Le premier risque est simple : la suppression de votre autorisation de cumul. Vous devrez alors arrêter immédiatement votre activité secondaire.
Ensuite, selon la situation, des sanctions peuvent tomber :
- avertissement
- blâme
- voire plus en cas d’abus
👉 Tout dépend de la situation. Un dépassement ponctuel sera moins grave qu’un dépassement régulier.
Il existe aussi un risque financier. Dans certains cas, l’administration peut demander le remboursement des revenus perçus, surtout si l’activité n’était pas conforme.
Enfin, un point souvent sous-estimé : la fatigue. Trop travailler peut impacter votre poste principal, et c’est souvent ce qui déclenche les contrôles.

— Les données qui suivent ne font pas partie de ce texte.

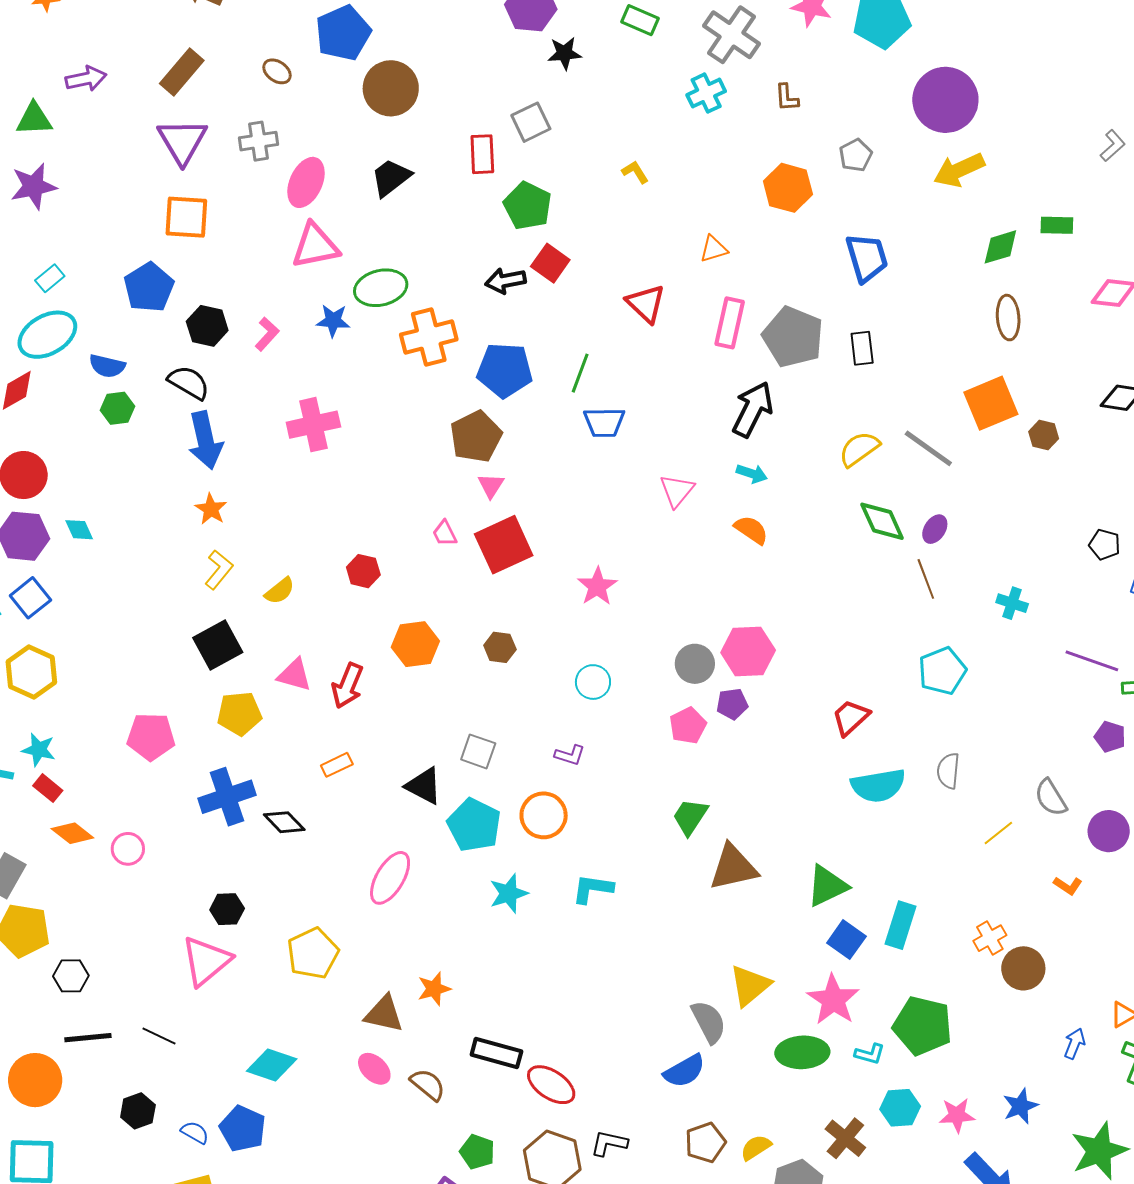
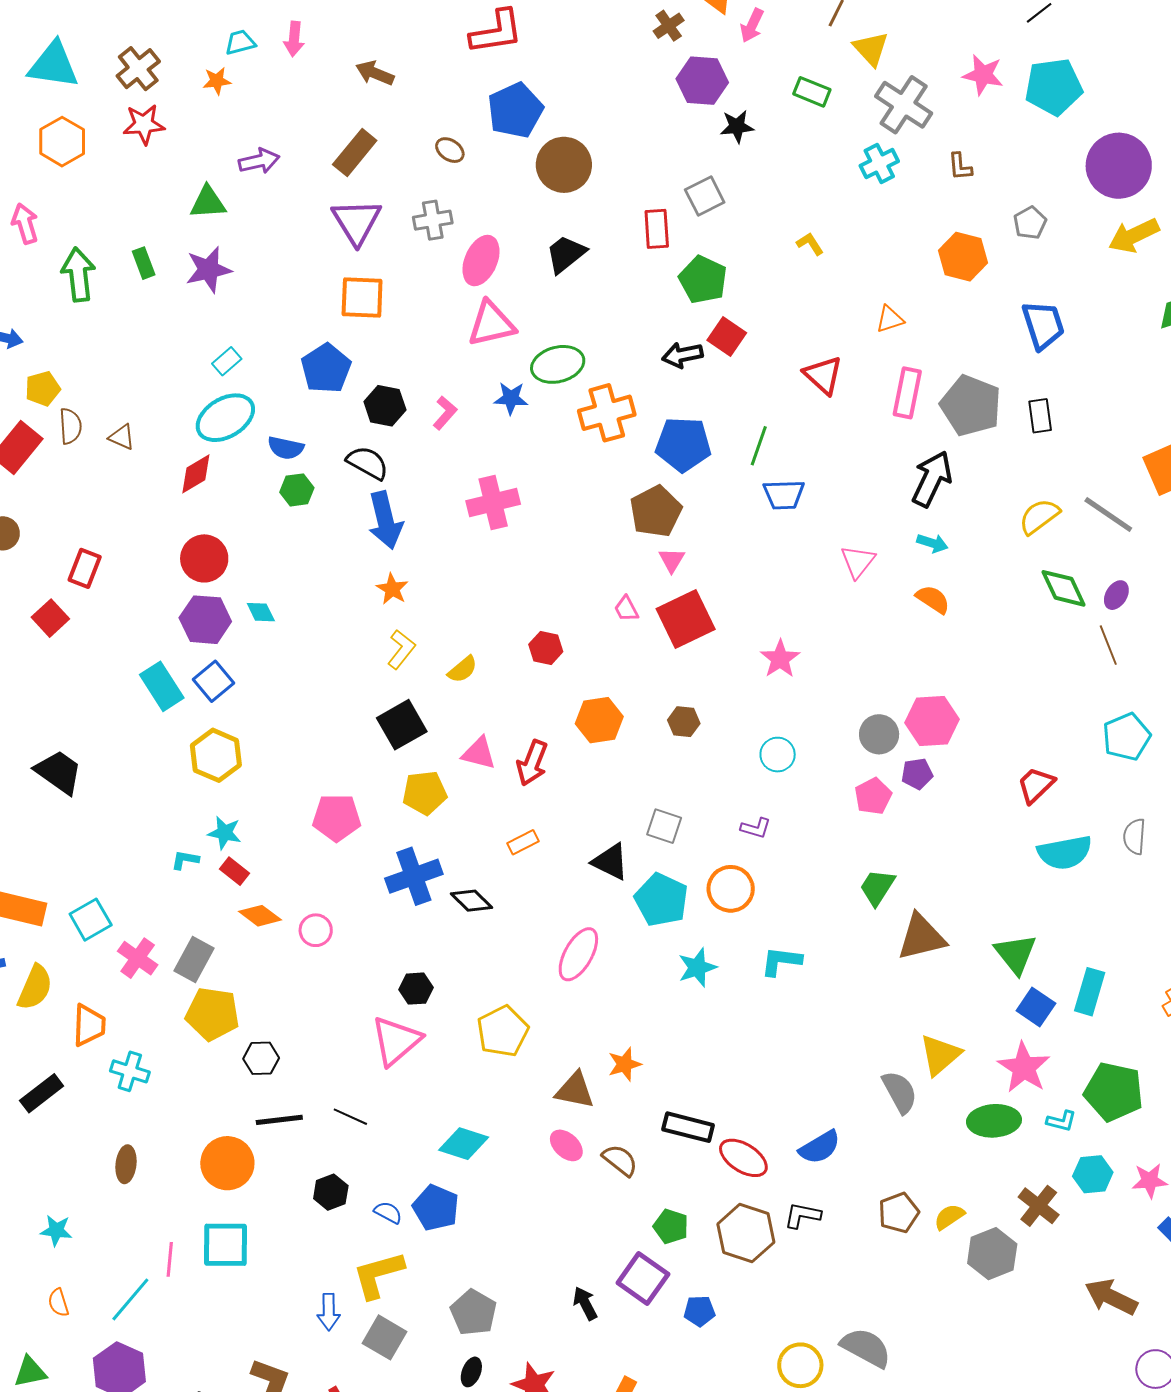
green triangle: (827, 886) -> (1016, 954), turned -42
blue semicircle: (684, 1071) -> (820, 1147), moved

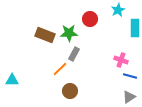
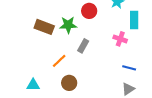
gray rectangle: (74, 54) -> (83, 46), moved
pink cross: (121, 60) -> (120, 39), moved
cyan triangle: (12, 80) -> (33, 85), moved

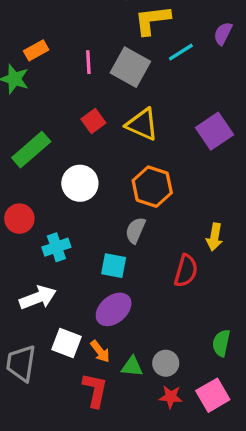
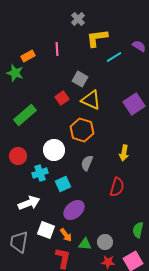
purple semicircle: (223, 34) -> (139, 46), turned 96
pink line: (88, 62) -> (57, 49), moved
gray square: (130, 67) -> (80, 79), moved, size x0.7
white circle: (80, 183) -> (54, 150), moved
orange hexagon: (152, 187) -> (82, 130), moved
yellow arrow: (214, 237) -> (124, 153), moved
cyan square: (114, 266) -> (63, 184), moved, turned -35

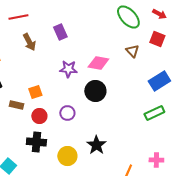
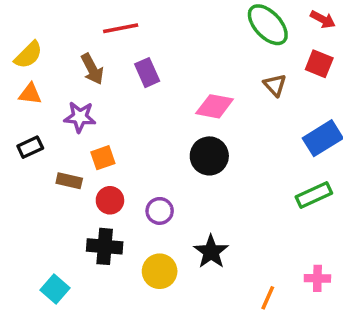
red line: (18, 17) -> (121, 28), moved
purple rectangle: (60, 32) -> (147, 73), moved
purple star: (68, 69) -> (80, 117), moved
purple circle: (67, 113) -> (160, 211), moved

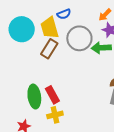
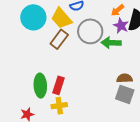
yellow trapezoid: (50, 28) -> (61, 18), turned -30
red rectangle: (52, 95) -> (58, 85), turned 42

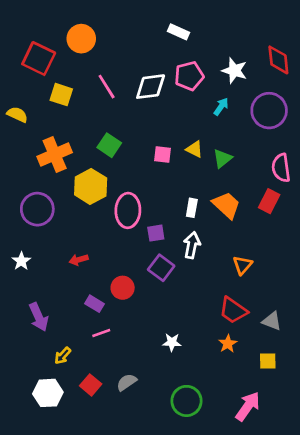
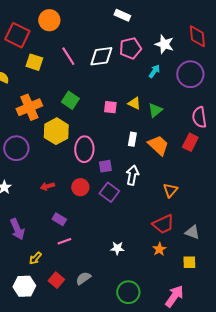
white rectangle: (192, 208) -> (132, 139), moved
red circle: (123, 288) -> (80, 187), moved
red trapezoid: (233, 310) -> (163, 224), turned -60

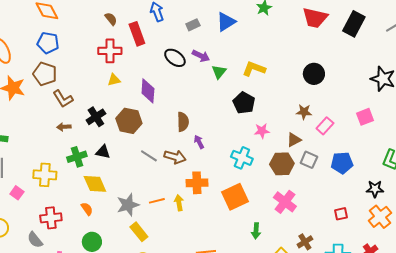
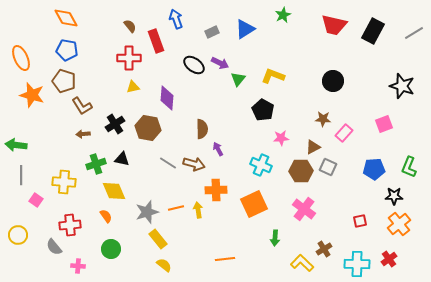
blue pentagon: (342, 163) -> (374, 169), moved

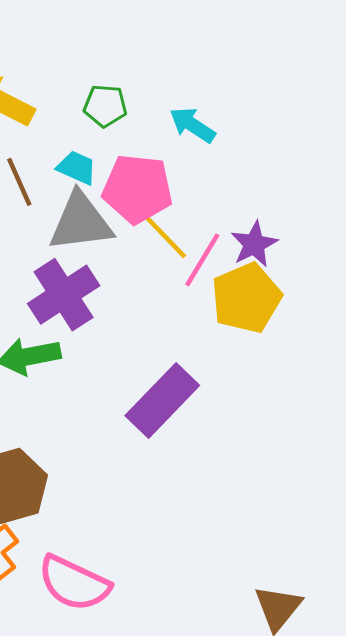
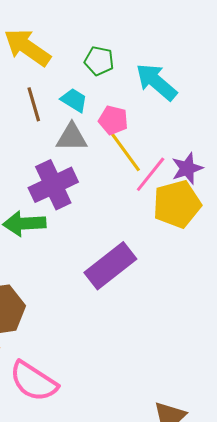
cyan arrow: (192, 125) -> (156, 82), size x1.4
pink pentagon: (137, 189) -> (113, 120), size x0.6
gray triangle: (81, 222) -> (72, 137), size x0.7

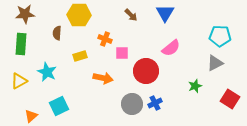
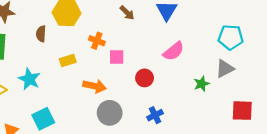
red circle: (146, 71) -> (145, 78), size x0.6
green star: (195, 86) -> (202, 84), moved
red square: (230, 99) -> (242, 111), turned -30
gray circle: (132, 104) -> (110, 113), moved

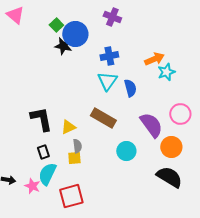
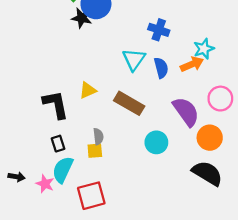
blue cross: (109, 56) -> (159, 30), moved, turned 30
orange arrow: (154, 59) -> (192, 64), moved
yellow triangle: (68, 127) -> (88, 90), moved

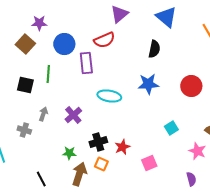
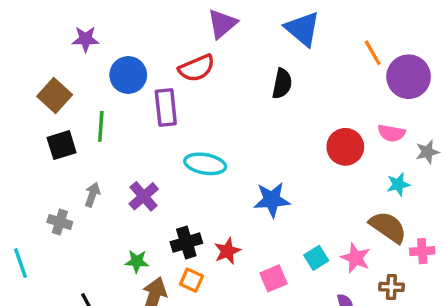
brown square: (25, 44) -> (55, 96), moved
blue star: (148, 84) -> (272, 200), moved
black square: (25, 85) -> (62, 145), turned -30
cyan square: (171, 128) -> (316, 258), moved

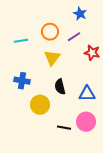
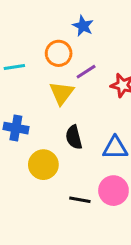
blue star: (80, 14) -> (83, 26), moved
purple line: (74, 37) -> (86, 72), moved

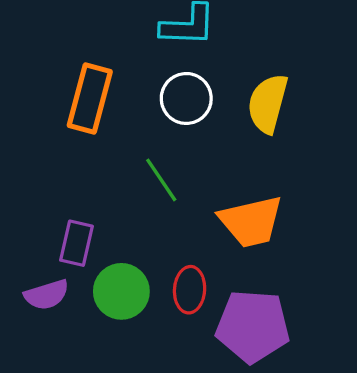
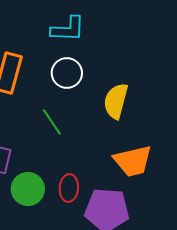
yellow semicircle: (268, 103) -> (116, 101), moved
orange trapezoid: (251, 222) -> (133, 161), moved

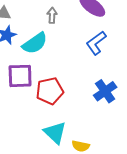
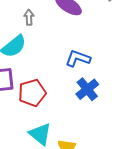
blue L-shape: (96, 43) -> (78, 58), moved, turned 60

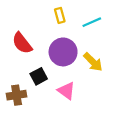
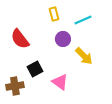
purple circle: (63, 52) -> (63, 39), moved, size x0.6

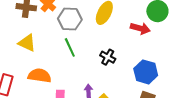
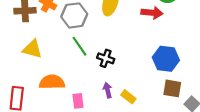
black cross: (108, 57) -> (106, 58), moved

À retenir : dépasser les heures autorisées peut entraîner l’arrêt de votre activité et des sanctions. Mieux vaut rester dans les limites dès le départ.
Conseil de pro :
Avant de lancer une activité secondaire, notez précisément vos heures sur une semaine type. Beaucoup de fonctionnaires sous-estiment le temps réel, surtout en indépendant. Ça évite les mauvaises surprises.
Conclusion
Le cumul d’activité peut être une excellente opportunité pour compléter ses revenus ou développer un projet. Mais dans la fonction publique, tout repose sur l’équilibre : respecter les règles, ne pas dépasser les heures et rester compatible avec son poste. En étant organisé et transparent avec son employeur, il est tout à fait possible de cumuler… sans risque.
FAQ – Cumul d’activité fonction publique
Combien d’heures peut-on travailler en cumul d’activité ?
Le total ne doit jamais dépasser 48 heures par semaine, toutes activités confondues.
Peut-on cumuler sans autorisation ?
Non, sauf rares exceptions. Dans la majorité des cas, une autorisation est obligatoire.
Le calcul des heures se fait-il au mois ?
Non. Il se fait semaine par semaine, sans compensation possible.
Peut-on créer une micro-entreprise en étant fonctionnaire ?
Oui, mais sous conditions et souvent avec une durée limitée.
Que se passe-t-il en cas de dépassement ?
Vous risquez la suppression du cumul, des sanctions et parfois un remboursement des revenus.